Pregnancy is an absolutely extraordinary thing. It really is a magnificent miracle to grow a new human being and bring them into the world. There is excellent information about pregnancy and birth in the area of nutrition, exercise, and wellbeing, which is really fortunate compared to times gone by.
What sometimes slips under the radar however, are discussions around some of the less socially sanctioned topics of conversation around pregnancy and birth. For many, pregnancy brings absolute joy and pleasure from day dot. On social media, we can see highly filtered images of glowing and radiant pregnant women, with perfectly sized bumps (not too small, not too large — just right), strolling along in fields of bright yellow sunflowers swaying in the wind. A lot of Women could feel at odds with these picture-perfect images. Their reality might be vomiting around the clock, painful haemorrhoids and swollen feet that make it hard to walk. Her clothes don’t fit, and she is pale and exhausted from lack of sleep. The field of sunflowers feels so far away for her.
For some women, for all sorts of reasons (often beyond their control) the pregnancy they imagined or dreamt of does not match the reality of the pregnancy they are having. They might be chronically fatigued, carrying more weight than expected, struggling with gestational diabetes, and finding it tough to nurture themselves. Their inner world might be at odds with what they feel society expects of them.

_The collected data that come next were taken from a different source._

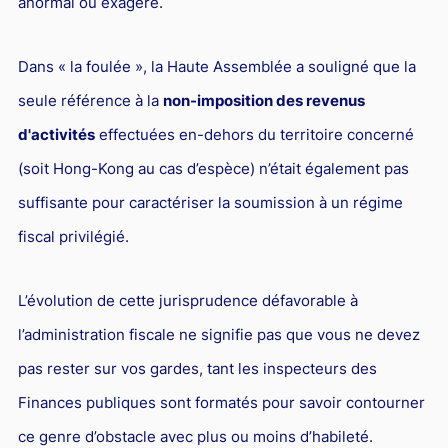
anormal ou exagéré.
Dans « la foulée », la Haute Assemblée a souligné que la
seule référence à la
non-imposition des revenus
d'activités
effectuées en-dehors du territoire concerné
(soit Hong-Kong au cas d’espèce) n’était également pas
suffisante pour caractériser la soumission à un régime
fiscal privilégié.
L’évolution de cette jurisprudence défavorable à
l’administration fiscale ne signifie pas que vous ne devez
pas rester sur vos gardes, tant les inspecteurs des
Finances publiques sont formatés pour savoir contourner
ce genre d’obstacle avec plus ou moins d’habileté.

It can also be a very confusing and difficult time for women who are struggling with body image issues, relationship issues, family conflicts, past traumas or ambivalence about having a baby. Some women have had repeated miscarriages or multiple IVF failures, and for them pregnancy can be a time of heightened anxiety. There may be some women who (either through no choice of their own or, by their own choice) are having a baby alone. For some, this can lead to feelings of loneliness and isolation. There may be worries about self-identity or concerns about the transition from their regular employment to be a stay at home mum (or a transition to a single income family).

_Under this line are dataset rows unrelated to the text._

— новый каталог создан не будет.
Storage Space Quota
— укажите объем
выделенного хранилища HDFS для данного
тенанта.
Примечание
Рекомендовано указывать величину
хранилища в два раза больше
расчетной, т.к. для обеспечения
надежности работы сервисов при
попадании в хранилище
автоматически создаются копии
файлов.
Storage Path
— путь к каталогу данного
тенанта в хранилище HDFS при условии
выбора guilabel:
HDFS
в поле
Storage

Some women absolutely love being pregnant and some do not. To admit to not enjoying pregnancy can feel like a betrayal to others and a failure to self. (Which by the way is neither of those things). I do not write any of this to be negative or in any way diminish the millions of wondrous and beautiful aspects of pregnancy. Rather, it is to let those who are not having an easy time know that this is normal, you are not alone. If you can reach out and talk with someone about your experience, please do. Sometimes just an ear to listen, and a hand to hold can make the world of difference.